AI-supported development bringing us back to requirements-led development?

Tags

AI, artificial-intelligence, development, LLM, programming, SDD, spec driven development, Technology, TOGAF

Let me start by clarifying some terminology.

an informal noun referring to the mood, atmosphere, or aura produced by a particular person, thing, or place that is sensed or felt

This is deeply at odds with the idea of software engineering, where the OED describes engineering as:

the activity of applying scientific and mathematical knowledge to the design, building, and control of structures, machines, systems, and processes

While there is a place for vibing – to explore and help test ideas, when it comes to enterprise solutions with icy, typically have large footprints, or will grow to have large footprints and high data volumes, therefore need a more disciplined approach to ensure all those non-functional considerations can be addressed, and sustained. Put it another way, would you take an artesian approach to building and maintaining a petrochemical refinery?

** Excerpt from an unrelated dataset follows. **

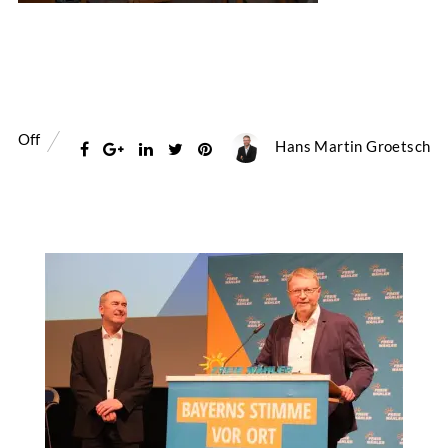
Off
Hans Martin Groetsch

This is why I try to separate the idea of vibe coding from a more disciplined AI-assisted development. A name that doesn’t roll off the tongue well, but conveys the idea that the engineer is in control and can impose discipline to drive the NFRs.

Hopefully, this also helps address nuance, which is often missing in discussions about the use of AI in software engineering, which is definitely polarising viewpoints (like many things today).

Spec-driven development

Spec Driven Development (SDD) is a growing topic in the A.I. assisted development space, and growing as a reflection of the fact that LLMs are improving rapidly, best illustrated at the moment with Mythos. The basis of SDD is to help drive consistency, structure, sustainability and rigour into the AI dev process (back to vibe coding). Consistency and structure allow us to start to easily agentify or tool aspects of development.

Getting a consistent, clear explanation of what constitutes SDD isn’t necessarily straightforward, but the best definition is in an article by Birgitta Böckeler on Martin Fowler’s website. The article dives into not just a basic explanation, but also characterises the differing approaches. The article teased out three versions of the idea, which paraphrasing are:

Spec First – very much like the old-fashioned, here are the requirements that are used to generate a first iteration of the code base. Then subsequent refinements, improvements and general evolution are introduced through successive direct code changes, and/or direct prompting of the LLM to modify different pieces, and add functionality.
Spec Anchored – the Spec is retained for ongoing reference and maintained.
Spec as Source – we don’t really care bout the code, we want a change, we only edit the spec. Code is almost a form of conversation memory, which prevents the LLM from recreating from scratch and producing an answer that looks a bit different, potentially resulting in API names that differ, etc.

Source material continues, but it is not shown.